The three politicians who can make this happen are Jeremy Hunt, Andy Burnham and Norman Lamb. Mumsnet is calling for as many people as possible to tweet the following, asking for their support:
Hi @jeremy_hunt, @andyburnhammp & @normanlamb please pledge to improve #miscarriagecare https://tiny.mn/1xUnSpQ https://tiny.mn/1sbGQYv
If you don’t use Twitter, you can send an email to the politicians instead.
If anything you’ve read here sounds familiar, or if you’ve been moved by what you’ve read, I urge you to do the same.
And if you’ve been affected my miscarriage you can find additional help and support here.
You are very brave Natalie to write about your miscarriage experiences. I really hope the Mumsnet campaign is successful in securing better care for women going through this. Ingrid xx
Thank you so much for speaking out. It is so difficult to write publicly about personal trauma. Unfortunately, the experiences you described are very similar to what happens in the U.S. as well. I hope that change is on its way!
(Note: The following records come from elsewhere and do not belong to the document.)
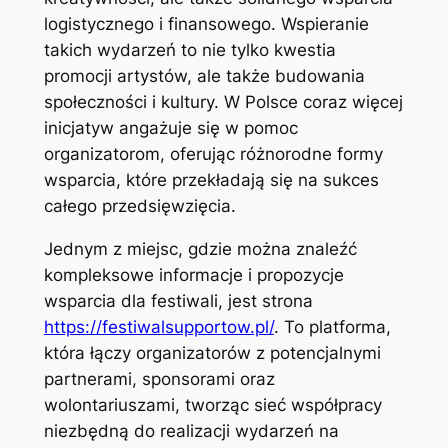
logistycznego i finansowego. Wspieranie
takich wydarzeń to nie tylko kwestia
promocji artystów, ale także budowania
społeczności i kultury. W Polsce coraz więcej
inicjatyw angażuje się w pomoc
organizatorom, oferując różnorodne formy
wsparcia, które przekładają się na sukces
całego przedsięwzięcia.
Jednym z miejsc, gdzie można znaleźć
kompleksowe informacje i propozycje
wsparcia dla festiwali, jest strona
https://festiwalsupportow.pl/
. To platforma,
która łączy organizatorów z potencjalnymi
partnerami, sponsorami oraz
wolontariuszami, tworząc sieć współpracy
niezbędną do realizacji wydarzeń na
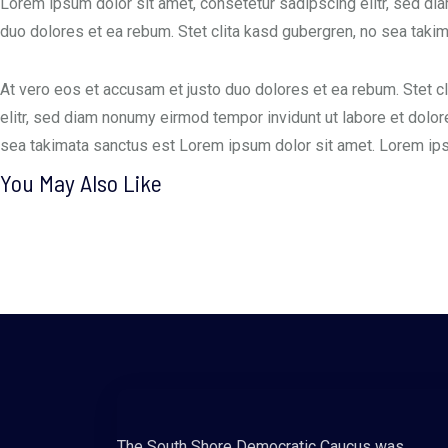
Lorem ipsum dolor sit amet, consetetur sadipscing elitr, sed di
duo dolores et ea rebum. Stet clita kasd gubergren, no sea taki
At vero eos et accusam et justo duo dolores et ea rebum. Stet c
elitr, sed diam nonumy eirmod tempor invidunt ut labore et dolor
sea takimata sanctus est Lorem ipsum dolor sit amet. Lorem ipsu
You May Also Like
The South Shore Democratic Caucus was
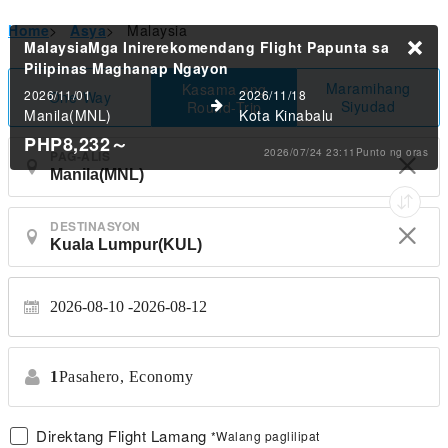
Home
>
Asya
>
Malaysia
MalaysiaMga Inirerekomendang Flight Papunta sa
Pilipinas
Maghanap Ngayon
Maramihang
Kasama ang
2026/11/01
2026/11/18
One-Way
Siyudad
Round-Trip
Manila(MNL)
Kota Kinabalu
PHP8,232
～
2026/07/24 23:11Punto ng oras
PAG-ALIS
DESTINASYON
2026-08-10
2026-08-12
1
Pasahero,
Economy
Direktang Flight Lamang
*Walang paglilipat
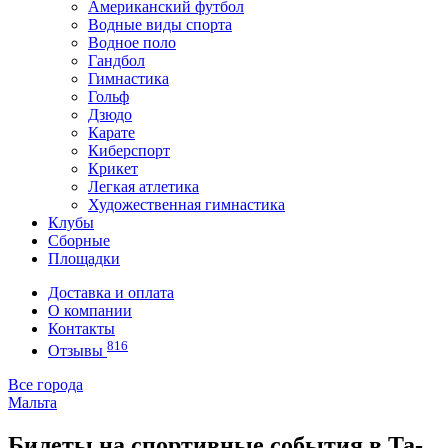
Американский футбол
Водные виды спорта
Водное поло
Гандбол
Гимнастика
Гольф
Дзюдо
Карате
Киберспорт
Крикет
Легкая атлетика
Художественная гимнастика
Клубы
Сборные
Площадки
Доставка и оплата
О компании
Контакты
816
Отзывы
Все города
Мальта
Билеты на спортивные события в Та-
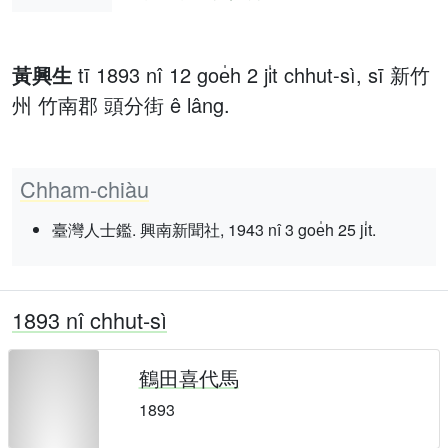
黃興生
tī 1893 nî 12 goe̍h 2 ji̍t chhut-sì, sī 新竹
州 竹南郡 頭分街 ê lâng.
Chham-chiàu
臺灣人士鑑. 興南新聞社, 1943 nî 3 goe̍h 25 ji̍t.
1893 nî chhut-sì
鶴田喜代馬
1893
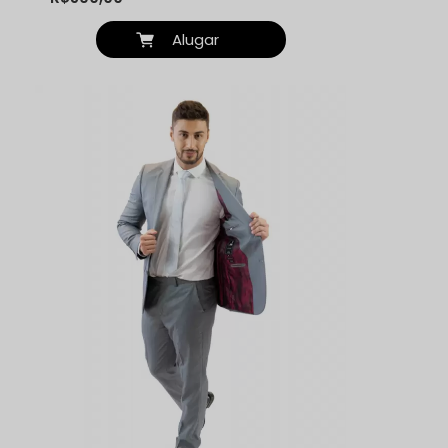
Alugar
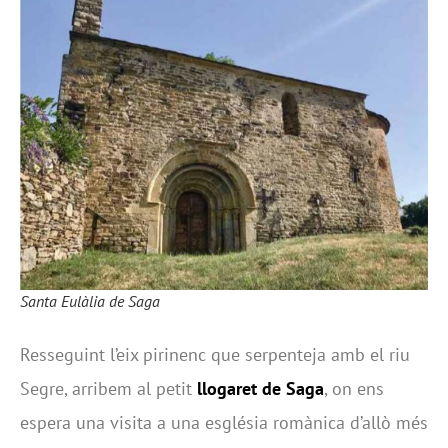
Santa Eulàlia de Saga
Resseguint l’eix pirinenc que serpenteja amb el riu
Segre, arribem al petit
llogaret de Saga
, on ens
espera una visita a una església romànica d’allò més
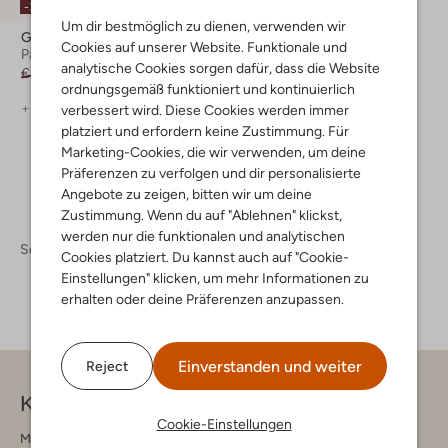
-30%
Um dir bestmöglich zu dienen, verwenden wir
Gabor
Cookies auf unserer Website. Funktionale und
Pantoletten
analytische Cookies sorgen dafür, dass die Website
€ 99,95
€ 69,99
ordnungsgemäß funktioniert und kontinuierlich
+ mehr farben
verbessert wird. Diese Cookies werden immer
platziert und erfordern keine Zustimmung. Für
Marketing-Cookies, die wir verwenden, um deine
Präferenzen zu verfolgen und dir personalisierte
Angebote zu zeigen, bitten wir um deine
Zustimmung. Wenn du auf "Ablehnen" klickst,
werden nur die funktionalen und analytischen
Schuhe
Pantoletten
Pantoletten Damen
Cookies platziert. Du kannst auch auf "Cookie-
Einstellungen" klicken, um mehr Informationen zu
erhalten oder deine Präferenzen anzupassen.
Einverstanden und weiter
Reject
Kontakt
Cookie-Einstellungen
Montag - Freitag 09:00 - 17:00 uur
Thank you for sharing your story in such a brave and honest manner. I am so sorry that you have had to go through such horrible and sad times. I had a missed miscarriage at 10 weeks back in 2012 and had no idea what trauma I would face when I decided to have the miscarriage medically managed. It is a hideous and tragic event. I only hope that you had the love and support of your friends and family at such a heart breaking time. Hugs Mrs H xxx
Thank you for sharing. I too had a missed miscarriage last month at 9 weeks. At the early scan they confirmed the baby was fine even showing me the heartbeat. The second Dr then asked to rescan me , she then call in a sister who said ‘it shouldn’t be this hard to see at this stage’ and they then confirmed they had made a mistake and in fact the baby had no heart beat- It had been my pulse going through the baby. It had stopped growing at 7.5 weeks. So within 5 minutes I went from tears of relief and (an expectant mother), to tears of devastation. The first Dr who scanned me was also heavily pregnant and was also the person who passed me the leaflets on my options (of removal) which I found beyond insensitive. My husband met me after I had received the news and found me in the counselling room by myself in a mess. Before I left the unit I checked I was ok to go and was handed a leaflet for the ‘Miscarriage Association. That was about all the after care I received from the NHS. That evening I decided to opt for the surgical procedure and ended up having it carried out privately the following day (due to medical cover provided by my employer) as it would have been a 1 week wait on the NHS due to the ‘bank holiday’! The private care I received can only be described as prompt, considerate (to both me and my husband) and thorough (the consultant identified a small fibroid immediately when he scanned me, whereas the NHS did not find it with 2 scans-thankfully it is not harmful to future pregnancies and does not need to be removed). It is now 1 month on and I’m starting to come out the other side….i can manage the loss/grief (boy have I cried/wailed) and process what happened, but the anger I have towards the NHS’s incompetence is still there….hopefully in time I will be able to let this go too…
Thank you for such a detailed and plain speaking post. You have hit the nail on the head. I’m sorry for your losses, and wish you well for the future.